Â
Seperti biasa, panas yang menyengat sedang menerpa kota Jakarta. Mobil Ratno sengaja diparkir di pinggir jalan, sementara dirinya menyantap semangkuk mie ayam yang dijual dengan gerobak keliling yang kebetulan mangkal di sebelah rel kereta api tepat di seberang parkiran mobil. Hampir setiap pagi orangtuanya selalu berpesan agar mengurangi makanan kegemarannya itu, takut akan zat formalin yang sengaja dicampur dalam adonan mie agar tidak cepat basi. Ratno tidak pernah mengindahkan pesan tersebut.
Khawatir akan terjadi sesuatu, pria gemuk pendek itu buru-buru menghabisi makanannya. Kekhawatirannya terjadi juga, orang yang ditunggu tampak keluar dari balik pintu berukuran besar. Coca-Cola botol kecil langsung diminum habis. Minuman itu bukan sebagai penutup makannya, melainkan sebagai penawar rasa mual dan pereda sakit kepala. Bau interior mobil sedan yang dibawanya kadang membuat kepalanya jadi pusing. Dan memang benar, dalam sejarah Coca-Cola sejak awal kemunculannya minuman itu memang beriklan sebagai pereda mual dan sakit kepala.

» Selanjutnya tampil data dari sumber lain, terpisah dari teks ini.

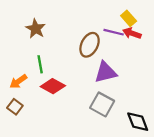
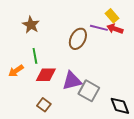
purple triangle: (106, 72) -> (72, 81), moved
red diamond: (53, 86) -> (46, 75), turned -30
brown square: (15, 107) -> (44, 105), moved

Setengah berlari Ratno menghampiri tamunya, pria setengah baya yang kurus badannya tetapi terlihat sangat kekar. Setelah memastikan tamunya sudah nyaman duduk di kursi belakang yang berfungsi juga sebagai kursi pijat, Camry Hybrid yang dikendarai Ratno meninggalkan pelataran parkir Lembaga Pemasyarakatan Cipinang.
Matahari sudah mulai tenggelam, Camry melaju pelan setelah menyeberangi lintasan rel kereta api yang terletak di daerah sekitar Tanah Abang. Berhenti di depan salah satu rumah gubuk yang berderet di pinggir rel. Penghuni rumah gubuk yang lain seakan tidak peduli dengan datangnya mobil mewah itu, mereka asyik menikmati alunan musik dangdut yang terdengar sangat keras dari sebuah loudspeaker murahan.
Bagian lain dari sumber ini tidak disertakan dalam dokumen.